Magiano gives an imperceptible nod, then releases Violetta. He slowly slides down to sit in the snow.

The first time Raffaele ever saw Adelina, it was a storm-wracked night that changed her life and, indeed, the world. He recalls looking down from a window in his Dalia lodging to see a girl with silver-bright hair, conjuring an illusion of darkness such that he had never seen. He remembers the day she first came to his chambers in Estenzia, when Enzo was still alive and she was still innocent, and the way she looked up at him with her uncertain, damaged gaze. He remembers her test, and what he said to Enzo that night. How long ago that had been. How he had judged her wrongly.

Raffaele looks around the clearing, searching for one last figure. He looks high and low, hoping for footprints in the snow or shadows in the forest line. He wishes he could still sense the energy of the living, could pinpoint where she is. But even then, he knows that he would arrive at the same answer as the others.

Adelina is gone.





After she was gone, I sheathed her sword at my belt, draped her cloak over my shoulders, carried her heart in my arms, and, somehow, went on.

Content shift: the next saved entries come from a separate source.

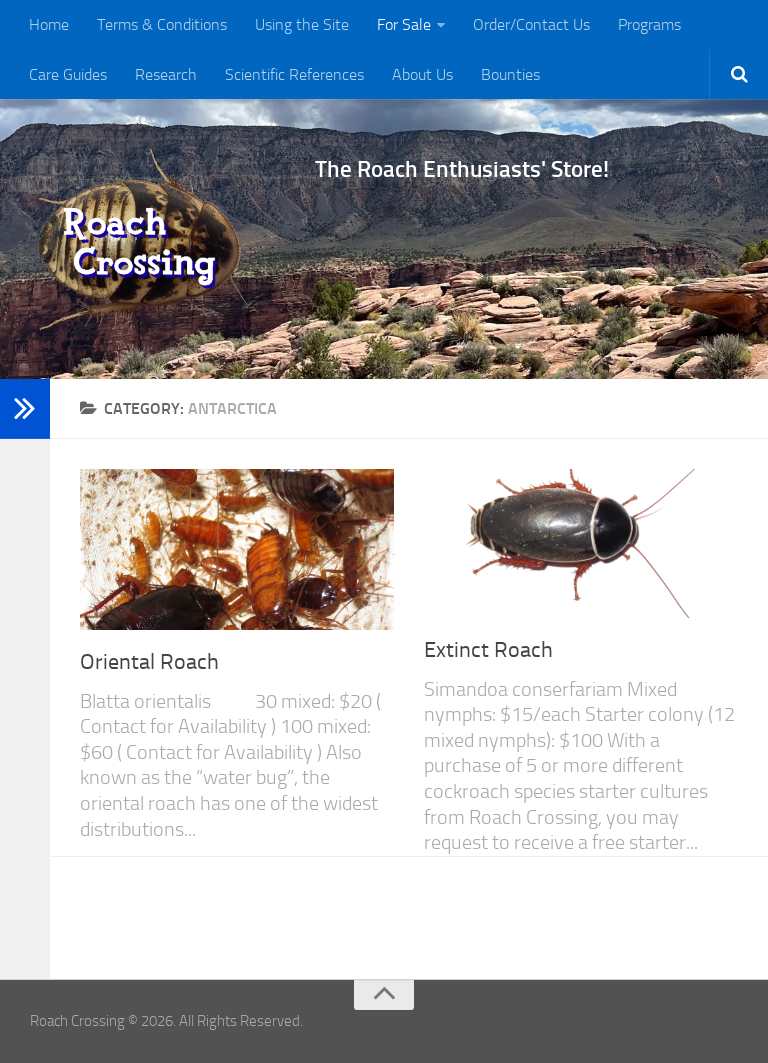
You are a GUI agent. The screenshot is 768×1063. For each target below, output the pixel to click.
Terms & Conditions (162, 24)
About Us (422, 74)
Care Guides (68, 74)
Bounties (510, 74)
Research (166, 74)
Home (49, 24)
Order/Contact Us (531, 24)
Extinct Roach (488, 650)
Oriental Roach (149, 662)
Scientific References (294, 74)
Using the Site (302, 24)
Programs (649, 24)
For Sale (404, 24)
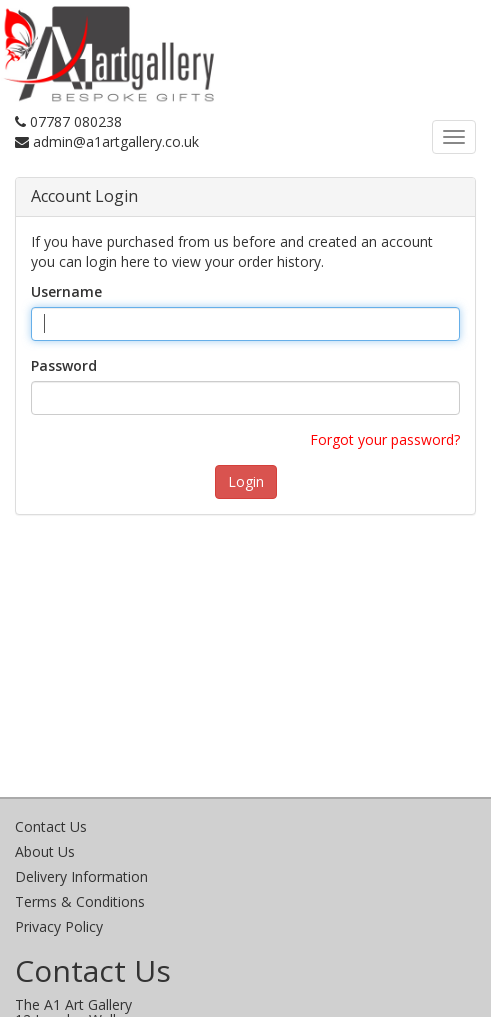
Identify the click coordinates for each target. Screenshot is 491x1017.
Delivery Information (81, 876)
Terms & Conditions (80, 901)
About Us (45, 851)
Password (64, 365)
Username (66, 291)
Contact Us (51, 826)
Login (246, 481)
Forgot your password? (385, 439)
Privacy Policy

—The Journey of a Thousand Days, by Lia Navarra





Violetta Amouteru




My name is Violetta. I am the sister to the White Wolf, and I am the one who returned.

It is a quiet journey back through the Karra passages. Raffaele had said that time in the immortal realms passes differently from time in our own world. What felt like a flash of lightning to us had been months for Maeve’s soldiers—but even so, they stayed, faithfully waiting for her all this time. I look on as she smiles and greets her troops, as they cheer her in turn. Raffaele stands with the rest of us, his expression solemn and sober. Our return did not come easily.

There is an empty space between Magiano and me that pains both of us, a lingering silence that neither of us can break. We walk without talking. We look without seeing. We eat without tasting. I want to say something to him, to reach out to him during evenings around our fire, but I don’t know what. What difference would it make? She is gone. All I can do is turn my eyes skyward, starward, searching for my sister. Time may be different here, but my goddess made me a promise. A bargain of our own. I search and search the skies until sleep claims me, until I can search again the next night, and the night after that. Magiano watches me quietly when I do. He does not ask what I am searching for, though, and I cannot bear to tell him. I am too afraid to raise his hopes.

One starlit midnight, as we at last begin our voyage back to Kenettra, I find Magiano standing alone on deck, his head bowed. He stirs, then looks away as I join his side. “The ship is too still,” he mutters, as if I had asked him why he is awake. “I need some waves to sleep properly.”

I shake my head. “I know,” I reply. “You are searching for her too.”

We stand for a moment, staring out at the stars mirrored in the calm seas. I know why Magiano doesn’t look at me. I remind him too much of her.

“I’m sorry,” I whisper, after a long pause.